GOAL OF THE EXERCISE
For the records below, give the number of lines that include the string "Villar". Nothing else belongs in the answer.

::: DATA :::

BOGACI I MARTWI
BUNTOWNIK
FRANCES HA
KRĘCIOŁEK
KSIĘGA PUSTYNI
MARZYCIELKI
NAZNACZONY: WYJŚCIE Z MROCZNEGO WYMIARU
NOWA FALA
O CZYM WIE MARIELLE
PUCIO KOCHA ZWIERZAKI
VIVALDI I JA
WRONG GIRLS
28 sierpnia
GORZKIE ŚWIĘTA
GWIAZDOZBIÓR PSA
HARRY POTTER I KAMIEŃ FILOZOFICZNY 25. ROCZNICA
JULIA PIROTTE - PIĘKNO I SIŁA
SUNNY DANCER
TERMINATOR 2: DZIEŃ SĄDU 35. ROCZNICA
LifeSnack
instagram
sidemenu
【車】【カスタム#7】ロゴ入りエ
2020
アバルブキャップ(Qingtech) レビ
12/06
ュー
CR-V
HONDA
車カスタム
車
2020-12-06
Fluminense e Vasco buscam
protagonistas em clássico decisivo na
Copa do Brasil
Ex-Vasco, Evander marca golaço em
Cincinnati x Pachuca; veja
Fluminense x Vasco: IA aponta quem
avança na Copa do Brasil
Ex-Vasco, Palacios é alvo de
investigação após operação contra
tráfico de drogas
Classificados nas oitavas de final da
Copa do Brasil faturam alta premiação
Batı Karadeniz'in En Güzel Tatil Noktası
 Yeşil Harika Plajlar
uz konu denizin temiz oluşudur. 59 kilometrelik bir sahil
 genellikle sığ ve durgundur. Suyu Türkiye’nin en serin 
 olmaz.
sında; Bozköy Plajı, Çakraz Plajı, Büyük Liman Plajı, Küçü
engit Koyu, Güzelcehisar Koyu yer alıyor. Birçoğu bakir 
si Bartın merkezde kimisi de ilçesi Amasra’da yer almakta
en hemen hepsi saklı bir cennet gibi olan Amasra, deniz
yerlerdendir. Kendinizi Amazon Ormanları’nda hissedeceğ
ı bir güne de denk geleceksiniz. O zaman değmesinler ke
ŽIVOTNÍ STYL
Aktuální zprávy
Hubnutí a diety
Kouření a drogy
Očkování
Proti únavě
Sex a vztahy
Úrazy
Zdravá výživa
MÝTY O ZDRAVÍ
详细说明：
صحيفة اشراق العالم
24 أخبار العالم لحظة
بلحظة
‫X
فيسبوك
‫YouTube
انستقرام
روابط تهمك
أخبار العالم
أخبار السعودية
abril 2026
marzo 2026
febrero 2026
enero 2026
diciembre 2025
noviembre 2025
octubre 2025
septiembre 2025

:::
::: DATA :::

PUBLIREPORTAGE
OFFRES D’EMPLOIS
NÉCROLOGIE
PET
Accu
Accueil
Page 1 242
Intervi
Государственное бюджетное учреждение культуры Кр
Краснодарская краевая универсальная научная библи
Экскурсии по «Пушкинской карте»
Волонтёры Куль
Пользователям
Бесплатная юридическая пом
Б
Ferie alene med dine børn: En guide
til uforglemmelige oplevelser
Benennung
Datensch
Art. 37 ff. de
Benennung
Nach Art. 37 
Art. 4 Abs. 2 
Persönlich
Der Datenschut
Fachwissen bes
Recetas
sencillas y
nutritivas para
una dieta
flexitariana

:::
::: DATA :::

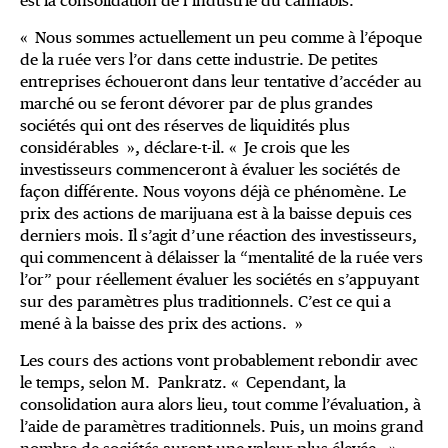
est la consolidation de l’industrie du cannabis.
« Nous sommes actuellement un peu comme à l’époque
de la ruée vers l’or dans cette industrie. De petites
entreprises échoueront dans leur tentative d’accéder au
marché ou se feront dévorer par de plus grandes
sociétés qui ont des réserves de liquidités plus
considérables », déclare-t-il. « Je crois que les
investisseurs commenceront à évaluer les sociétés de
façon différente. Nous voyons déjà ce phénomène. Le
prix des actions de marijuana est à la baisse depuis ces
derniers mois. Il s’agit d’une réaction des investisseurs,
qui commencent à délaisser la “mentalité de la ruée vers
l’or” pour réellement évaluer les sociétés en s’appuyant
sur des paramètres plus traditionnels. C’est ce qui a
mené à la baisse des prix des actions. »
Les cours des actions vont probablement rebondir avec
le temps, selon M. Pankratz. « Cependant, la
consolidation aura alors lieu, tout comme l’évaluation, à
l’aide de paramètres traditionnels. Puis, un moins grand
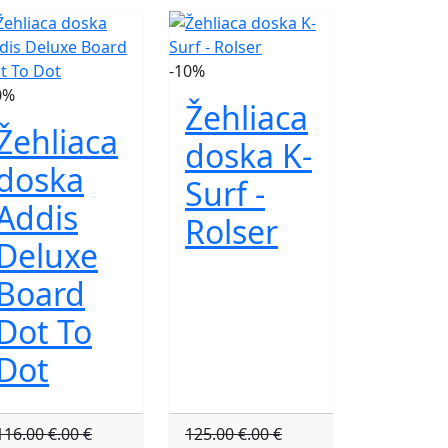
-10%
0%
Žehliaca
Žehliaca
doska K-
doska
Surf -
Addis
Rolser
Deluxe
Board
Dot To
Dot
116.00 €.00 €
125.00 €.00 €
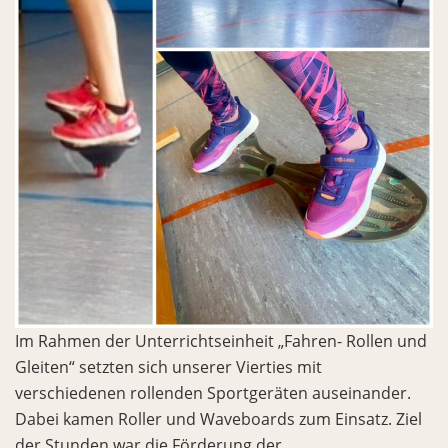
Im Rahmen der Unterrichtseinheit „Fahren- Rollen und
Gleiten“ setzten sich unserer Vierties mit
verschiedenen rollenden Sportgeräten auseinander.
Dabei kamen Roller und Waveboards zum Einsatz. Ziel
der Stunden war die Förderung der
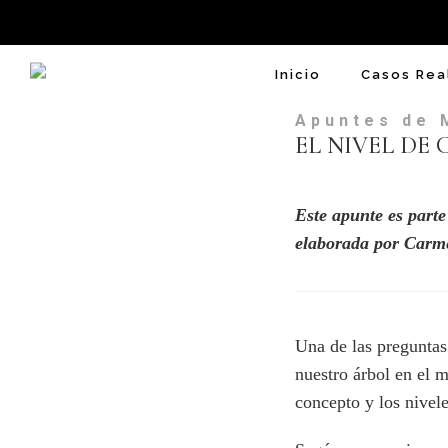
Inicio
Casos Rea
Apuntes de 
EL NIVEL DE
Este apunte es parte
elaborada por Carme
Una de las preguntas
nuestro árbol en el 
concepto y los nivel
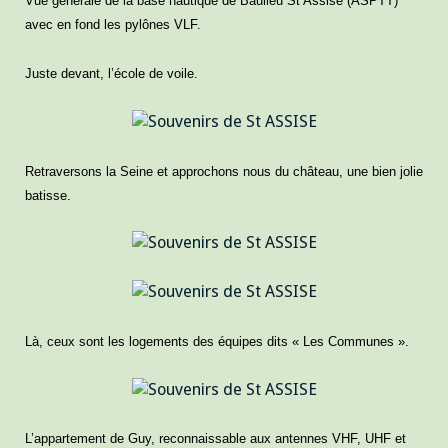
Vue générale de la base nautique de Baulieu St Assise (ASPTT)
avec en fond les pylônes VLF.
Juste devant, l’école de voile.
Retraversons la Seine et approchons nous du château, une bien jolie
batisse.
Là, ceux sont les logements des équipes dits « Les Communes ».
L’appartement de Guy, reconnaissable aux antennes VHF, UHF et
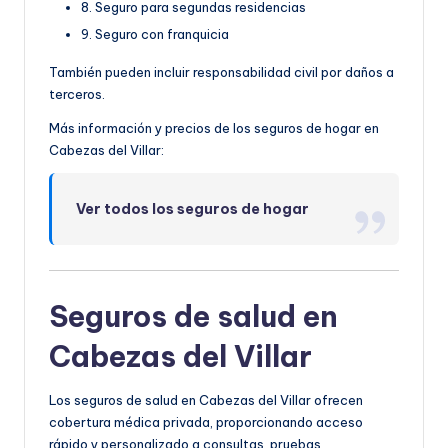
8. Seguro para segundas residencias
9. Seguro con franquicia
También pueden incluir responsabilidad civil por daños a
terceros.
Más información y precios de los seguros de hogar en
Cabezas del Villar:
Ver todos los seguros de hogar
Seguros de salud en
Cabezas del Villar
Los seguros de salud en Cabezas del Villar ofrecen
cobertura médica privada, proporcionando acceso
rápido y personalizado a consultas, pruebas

:::

SOLUTION FOR THIS TASK
3